====== Data
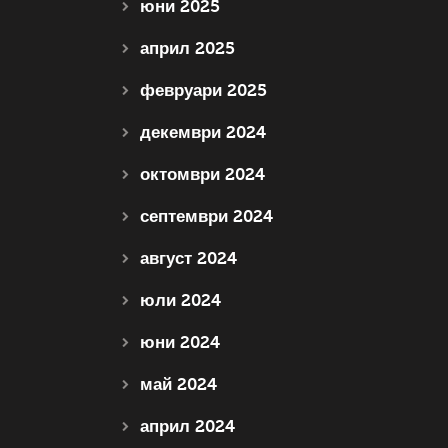
юни 2025
април 2025
февруари 2025
декември 2024
октомври 2024
септември 2024
август 2024
юли 2024
юни 2024
май 2024
април 2024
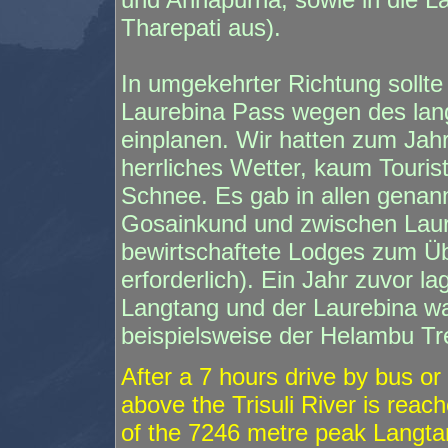
Tharepati aus).
In umgekehrter Richtung sollt
Laurebina Pass wegen des lan
einplanen. Wir hatten zum Ja
herrliches Wetter, kaum Touri
Schnee. Es gab in allen genan
Gosainkund und zwischen Laur
bewirtschaftete Lodges zum Ü
erforderlich). Ein Jahr zuvor la
Langtang und der Laurebina wa
beispielsweise der Helambu Tr
After a 7 hours drive by bus 
above the Trisuli River is reac
of the 7246 metre peak Langtan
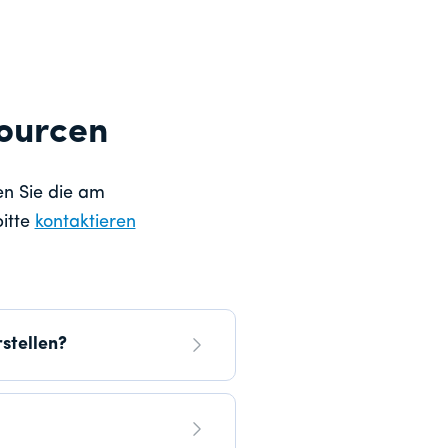
sourcen
en Sie die am
bitte
kontaktieren
stellen?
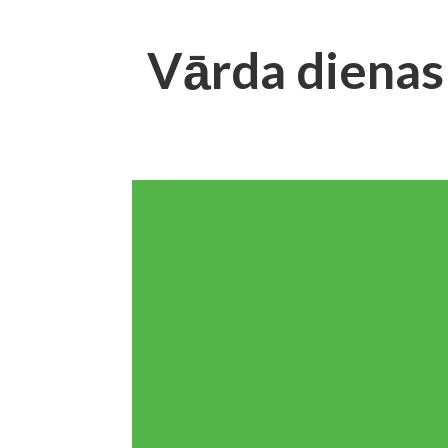
Vārda dienas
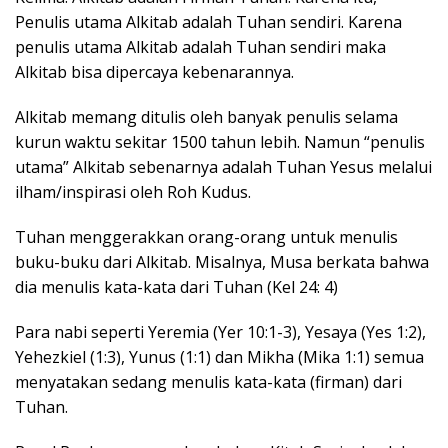
Penulis utama Alkitab adalah Tuhan sendiri. Karena
penulis utama Alkitab adalah Tuhan sendiri maka
Alkitab bisa dipercaya kebenarannya.
Alkitab memang ditulis oleh banyak penulis selama
kurun waktu sekitar 1500 tahun lebih. Namun “penulis
utama” Alkitab sebenarnya adalah Tuhan Yesus melalui
ilham/inspirasi oleh Roh Kudus.
Tuhan menggerakkan orang-orang untuk menulis
buku-buku dari Alkitab. Misalnya, Musa berkata bahwa
dia menulis kata-kata dari Tuhan (Kel 24: 4)
Para nabi seperti Yeremia (Yer 10:1-3), Yesaya (Yes 1:2),
Yehezkiel (1:3), Yunus (1:1) dan Mikha (Mika 1:1) semua
menyatakan sedang menulis kata-kata (firman) dari
Tuhan.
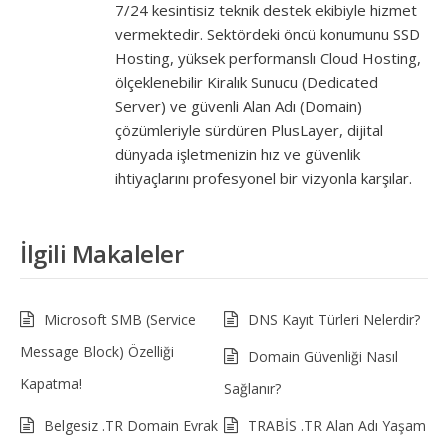
7/24 kesintisiz teknik destek ekibiyle hizmet
vermektedir. Sektördeki öncü konumunu SSD
Hosting, yüksek performanslı Cloud Hosting,
ölçeklenebilir Kiralık Sunucu (Dedicated
Server) ve güvenli Alan Adı (Domain)
çözümleriyle sürdüren PlusLayer, dijital
dünyada işletmenizin hız ve güvenlik
ihtiyaçlarını profesyonel bir vizyonla karşılar.
İlgili Makaleler
Microsoft SMB (Service
DNS Kayıt Türleri Nelerdir?
Message Block) Özelliği
Domain Güvenliği Nasıl
Kapatma!
Sağlanır?
Belgesiz .TR Domain Evrak
TRABİS .TR Alan Adı Yaşam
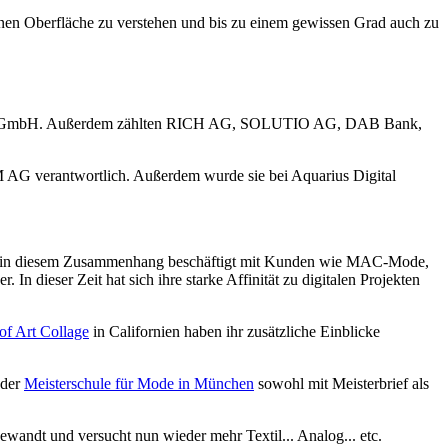
hönen Oberfläche zu verstehen und bis zu einem gewissen Grad auch zu
 Zeppelin GmbH. Außerdem zählten RICH AG, SOLUTIO AG, DAB Bank,
 AG verantwortlich. Außerdem wurde sie bei Aquarius Digital
und in diesem Zusammenhang beschäftigt mit Kunden wie MAC-Mode,
ieser Zeit hat sich ihre starke Affinität zu digitalen Projekten
f Art Collage
in Californien haben ihr zusätzliche Einblicke
 der
Meisterschule für Mode in München
sowohl mit Meisterbrief als
wandt und versucht nun wieder mehr Textil... Analog... etc.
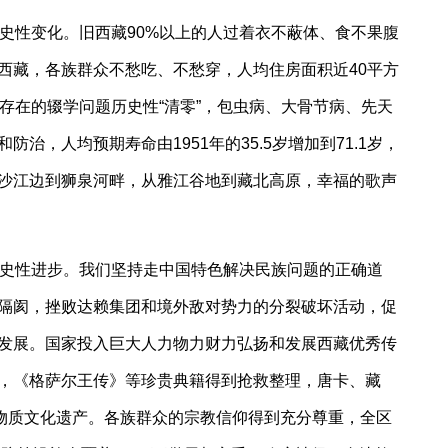
历史性变化。旧西藏90%以上的人过着衣不蔽体、食不果腹
的西藏，各族群众不愁吃、不愁穿，人均住房面积近40平方
存在的辍学问题历史性“清零”，包虫病、大骨节病、先天
治，人均预期寿命由1951年的35.5岁增加到71.1岁，
沙江边到狮泉河畔，从雅江谷地到藏北高原，幸福的歌声
历史性进步。我们坚持走中国特色解决民族问题的正确道
隔阂，挫败达赖集团和境外敌对势力的分裂破坏活动，促
发展。国家投入巨大人力物力财力弘扬和发展西藏优秀传
，《格萨尔王传》等珍贵典籍得到抢救整理，唐卡、藏
非物质文化遗产。各族群众的宗教信仰得到充分尊重，全区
============
● **Task directions**
Only one stretch of the data is wanted: write out exactly the lines from the one holding "февруари 2025" through the one holding "Para nabi seperti", both included, without the pictures.

● **Exercise response**
февруари 2025
декември 2024
октомври 2024
септември 2024
август 2024
юли 2024
юни 2024
май 2024
април 2024
Tharepati aus).
In umgekehrter Richtung sollt
Laurebina Pass wegen des lan
einplanen. Wir hatten zum Ja
herrliches Wetter, kaum Touri
Schnee. Es gab in allen genan
Gosainkund und zwischen Laur
bewirtschaftete Lodges zum Ü
erforderlich). Ein Jahr zuvor la
Langtang und der Laurebina wa
beispielsweise der Helambu Tr
After a 7 hours drive by bus 
above the Trisuli River is reac
of the 7246 metre peak Langtan
sourcen
en Sie die am
bitte
kontaktieren
stellen?
Vārda dienas
Penulis utama Alkitab adalah Tuhan sendiri. Karena
penulis utama Alkitab adalah Tuhan sendiri maka
Alkitab bisa dipercaya kebenarannya.
Alkitab memang ditulis oleh banyak penulis selama
kurun waktu sekitar 1500 tahun lebih. Namun “penulis
utama” Alkitab sebenarnya adalah Tuhan Yesus melalui
ilham/inspirasi oleh Roh Kudus.
Tuhan menggerakkan orang-orang untuk menulis
buku-buku dari Alkitab. Misalnya, Musa berkata bahwa
dia menulis kata-kata dari Tuhan (Kel 24: 4)
Para nabi seperti Yeremia (Yer 10:1-3), Yesaya (Yes 1:2),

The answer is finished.